So I've made a change to the way freestyle scale works, and I think this will be useful for the 3D printing people. So you'll notice that this is no longer perfectly access the line cuz I scaled this or I drafted it in. Sale scale, S for scale, F for freestyle. Let's say that I want this edge. So the first step is we make a reference line.
So I'm gonna draw here. So this edge is our reference. Now this is how freestyle scale works by default and was working before. So we can scale one dimensionally and then before there was only a ratio, but now there's an absolute length. So if we want that edge to be exactly nine units, okay, units are abstract.
. Now that edge is exactly nine units, and if we want everything to scale proportionally, we can do that if we want. Now that was just an edge and that was a non access aligned edge. But if we wanted to say scale this in a access aligned way, we should be able to draw a line here and then to this intersection point.
That will be. Yes, align to the X axis. So if we wanted to, I don't know, start with that and we want the exact length to be 4.5 along that axis, which is just along X. Now it is exactly that. We could scale it uniformly or not if we want, but let's say we don't. So now from this face to this face is gonna be exactly.
4.5 units. So now let's look at the other places we can use freestyle scale. So we can use it with control points. So for example, I have this line and I have these control points, and let's say I want the length of this to be whatever, right?

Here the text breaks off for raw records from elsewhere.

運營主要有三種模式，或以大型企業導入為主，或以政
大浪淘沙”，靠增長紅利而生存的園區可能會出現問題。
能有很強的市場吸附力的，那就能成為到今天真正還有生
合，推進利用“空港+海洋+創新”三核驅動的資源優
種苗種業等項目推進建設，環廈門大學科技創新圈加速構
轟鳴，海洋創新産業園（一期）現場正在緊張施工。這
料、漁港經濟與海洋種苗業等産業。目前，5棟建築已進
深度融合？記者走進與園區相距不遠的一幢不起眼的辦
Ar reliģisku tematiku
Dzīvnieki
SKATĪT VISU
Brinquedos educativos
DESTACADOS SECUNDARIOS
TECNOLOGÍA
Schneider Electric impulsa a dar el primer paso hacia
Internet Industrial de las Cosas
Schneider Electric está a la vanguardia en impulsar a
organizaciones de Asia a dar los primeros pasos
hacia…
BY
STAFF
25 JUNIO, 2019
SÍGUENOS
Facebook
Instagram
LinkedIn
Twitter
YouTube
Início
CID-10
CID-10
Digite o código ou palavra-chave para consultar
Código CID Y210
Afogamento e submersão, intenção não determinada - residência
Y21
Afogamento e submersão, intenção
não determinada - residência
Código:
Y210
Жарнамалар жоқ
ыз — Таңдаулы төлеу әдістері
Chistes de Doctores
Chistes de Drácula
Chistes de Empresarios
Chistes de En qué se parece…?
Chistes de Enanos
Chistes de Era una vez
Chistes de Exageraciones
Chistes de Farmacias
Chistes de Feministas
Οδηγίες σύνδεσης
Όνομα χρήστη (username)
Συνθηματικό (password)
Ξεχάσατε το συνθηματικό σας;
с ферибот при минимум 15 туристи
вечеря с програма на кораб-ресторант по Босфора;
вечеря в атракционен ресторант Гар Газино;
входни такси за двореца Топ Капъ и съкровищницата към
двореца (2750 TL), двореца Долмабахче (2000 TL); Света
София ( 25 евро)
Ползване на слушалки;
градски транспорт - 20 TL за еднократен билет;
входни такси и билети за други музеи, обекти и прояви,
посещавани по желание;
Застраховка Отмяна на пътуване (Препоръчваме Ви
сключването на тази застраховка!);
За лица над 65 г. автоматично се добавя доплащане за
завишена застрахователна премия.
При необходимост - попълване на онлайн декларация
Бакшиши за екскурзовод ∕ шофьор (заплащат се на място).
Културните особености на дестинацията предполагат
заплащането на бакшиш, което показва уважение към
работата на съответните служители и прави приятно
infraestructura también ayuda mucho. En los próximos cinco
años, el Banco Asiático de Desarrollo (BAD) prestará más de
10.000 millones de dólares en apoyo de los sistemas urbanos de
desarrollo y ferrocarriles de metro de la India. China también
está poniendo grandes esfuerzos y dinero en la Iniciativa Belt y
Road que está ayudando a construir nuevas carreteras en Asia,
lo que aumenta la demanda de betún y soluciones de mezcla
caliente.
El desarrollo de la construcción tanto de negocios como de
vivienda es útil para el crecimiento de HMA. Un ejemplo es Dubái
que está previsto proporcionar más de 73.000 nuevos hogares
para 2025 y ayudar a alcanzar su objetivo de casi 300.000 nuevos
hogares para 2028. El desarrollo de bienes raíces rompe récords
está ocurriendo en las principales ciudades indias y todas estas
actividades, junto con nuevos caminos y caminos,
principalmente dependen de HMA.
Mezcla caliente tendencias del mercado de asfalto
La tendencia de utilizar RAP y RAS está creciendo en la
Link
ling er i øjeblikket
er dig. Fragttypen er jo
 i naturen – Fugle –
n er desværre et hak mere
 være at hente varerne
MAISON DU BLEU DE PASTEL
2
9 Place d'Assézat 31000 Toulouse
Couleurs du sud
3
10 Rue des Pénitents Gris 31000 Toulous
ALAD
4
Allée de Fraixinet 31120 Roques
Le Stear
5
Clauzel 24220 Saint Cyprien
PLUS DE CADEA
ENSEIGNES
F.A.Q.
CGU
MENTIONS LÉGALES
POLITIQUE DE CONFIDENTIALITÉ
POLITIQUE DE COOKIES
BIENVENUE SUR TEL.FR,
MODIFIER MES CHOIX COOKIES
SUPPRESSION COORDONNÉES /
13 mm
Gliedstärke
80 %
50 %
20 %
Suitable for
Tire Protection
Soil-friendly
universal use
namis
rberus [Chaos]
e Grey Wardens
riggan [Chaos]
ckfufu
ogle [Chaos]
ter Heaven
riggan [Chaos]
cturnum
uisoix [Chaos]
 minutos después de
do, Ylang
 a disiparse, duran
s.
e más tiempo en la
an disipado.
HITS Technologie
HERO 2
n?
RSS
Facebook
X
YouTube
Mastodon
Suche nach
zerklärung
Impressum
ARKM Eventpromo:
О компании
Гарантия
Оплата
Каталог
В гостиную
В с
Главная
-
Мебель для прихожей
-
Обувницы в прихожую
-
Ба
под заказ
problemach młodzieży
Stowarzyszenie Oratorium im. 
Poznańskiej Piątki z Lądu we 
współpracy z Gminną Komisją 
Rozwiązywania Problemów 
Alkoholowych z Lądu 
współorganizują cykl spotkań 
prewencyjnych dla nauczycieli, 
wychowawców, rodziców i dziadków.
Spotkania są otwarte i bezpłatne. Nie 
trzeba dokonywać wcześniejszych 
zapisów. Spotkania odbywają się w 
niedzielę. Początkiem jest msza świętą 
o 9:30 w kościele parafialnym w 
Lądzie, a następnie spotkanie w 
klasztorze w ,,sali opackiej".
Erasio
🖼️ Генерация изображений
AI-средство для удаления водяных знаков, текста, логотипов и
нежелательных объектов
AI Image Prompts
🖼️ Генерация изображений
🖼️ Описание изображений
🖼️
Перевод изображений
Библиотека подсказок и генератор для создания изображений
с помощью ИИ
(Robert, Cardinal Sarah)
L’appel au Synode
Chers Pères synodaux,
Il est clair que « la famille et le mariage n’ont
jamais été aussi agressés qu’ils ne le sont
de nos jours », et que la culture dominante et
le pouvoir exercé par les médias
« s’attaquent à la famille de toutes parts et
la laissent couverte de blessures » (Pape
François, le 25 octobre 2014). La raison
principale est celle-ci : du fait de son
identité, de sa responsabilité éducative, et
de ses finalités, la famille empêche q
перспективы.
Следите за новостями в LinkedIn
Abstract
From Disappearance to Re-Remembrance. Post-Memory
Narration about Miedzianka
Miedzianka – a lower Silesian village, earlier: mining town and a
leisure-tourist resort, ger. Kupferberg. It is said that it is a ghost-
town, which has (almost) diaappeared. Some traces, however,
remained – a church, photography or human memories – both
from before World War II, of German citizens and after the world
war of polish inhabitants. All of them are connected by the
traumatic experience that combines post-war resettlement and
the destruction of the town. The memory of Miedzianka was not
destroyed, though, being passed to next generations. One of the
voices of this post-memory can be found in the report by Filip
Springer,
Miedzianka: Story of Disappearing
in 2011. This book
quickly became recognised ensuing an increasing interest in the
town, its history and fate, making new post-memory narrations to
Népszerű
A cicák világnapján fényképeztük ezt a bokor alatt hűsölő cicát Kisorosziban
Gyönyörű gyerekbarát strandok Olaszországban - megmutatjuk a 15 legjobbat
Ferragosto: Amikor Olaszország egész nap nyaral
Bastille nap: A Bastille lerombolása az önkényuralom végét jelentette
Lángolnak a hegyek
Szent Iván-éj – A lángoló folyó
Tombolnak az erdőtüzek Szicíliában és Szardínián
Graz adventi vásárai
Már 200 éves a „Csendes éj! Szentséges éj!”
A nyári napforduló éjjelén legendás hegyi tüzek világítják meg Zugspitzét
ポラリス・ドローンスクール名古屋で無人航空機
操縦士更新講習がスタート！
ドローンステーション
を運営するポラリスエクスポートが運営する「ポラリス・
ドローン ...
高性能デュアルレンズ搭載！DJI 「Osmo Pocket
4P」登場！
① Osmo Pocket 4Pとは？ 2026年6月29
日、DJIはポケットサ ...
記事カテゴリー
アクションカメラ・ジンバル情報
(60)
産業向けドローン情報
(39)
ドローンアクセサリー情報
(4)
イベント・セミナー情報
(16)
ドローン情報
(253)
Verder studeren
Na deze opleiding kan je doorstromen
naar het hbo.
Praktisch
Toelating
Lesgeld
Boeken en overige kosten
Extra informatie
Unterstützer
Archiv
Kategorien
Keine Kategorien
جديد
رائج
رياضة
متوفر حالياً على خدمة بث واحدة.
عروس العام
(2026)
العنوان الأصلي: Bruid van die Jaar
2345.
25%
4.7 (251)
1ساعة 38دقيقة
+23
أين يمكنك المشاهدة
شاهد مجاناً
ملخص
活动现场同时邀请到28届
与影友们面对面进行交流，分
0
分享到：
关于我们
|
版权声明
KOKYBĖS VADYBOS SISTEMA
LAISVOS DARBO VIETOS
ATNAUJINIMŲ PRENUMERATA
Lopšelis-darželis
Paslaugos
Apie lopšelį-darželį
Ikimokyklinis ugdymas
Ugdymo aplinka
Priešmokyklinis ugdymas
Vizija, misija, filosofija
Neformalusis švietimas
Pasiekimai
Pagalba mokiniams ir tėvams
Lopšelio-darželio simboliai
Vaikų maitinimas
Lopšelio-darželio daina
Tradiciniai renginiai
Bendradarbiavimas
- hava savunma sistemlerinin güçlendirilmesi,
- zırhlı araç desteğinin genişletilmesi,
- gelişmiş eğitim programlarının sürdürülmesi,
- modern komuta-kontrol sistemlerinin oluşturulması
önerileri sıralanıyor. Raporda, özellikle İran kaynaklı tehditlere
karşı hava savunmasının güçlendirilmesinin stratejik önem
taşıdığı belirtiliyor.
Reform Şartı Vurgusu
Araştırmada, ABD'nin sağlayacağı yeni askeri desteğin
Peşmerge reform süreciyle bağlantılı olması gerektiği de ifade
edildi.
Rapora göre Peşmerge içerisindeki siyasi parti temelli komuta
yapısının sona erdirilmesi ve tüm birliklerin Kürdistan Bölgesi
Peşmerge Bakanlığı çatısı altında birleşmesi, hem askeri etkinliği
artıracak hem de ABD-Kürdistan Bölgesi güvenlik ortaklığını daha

It's obviously. Three units times square root of something.
So I can take these, I can S for scale, F for freestyle, and I can click from here to here as our reference line, and then I can make it a bit shorter. And now let's say I want it to be exactly 1.5 units and blah blah, that worked. And so now we know that line segment is 1.5 units. Now What the other place that presale scale works, I believe, is with reference images.
So if you wanna import a reference image and then you wanna scale your picture of a gun or robot as exactly five units or whatever, the same approach will work. It's not the, this isn't maybe the end of how measurements might work in plasticity. Obviously it would be nice to be.
Dimension things more quickly. Just type D and say that's, 10 millimeters or whatever. But realistically, I'm not gonna be able to do that before version 1.0. So I think this is a pretty general purpose tool. Relatively easy to use, and you can do stuff access line or not access line. So should be good.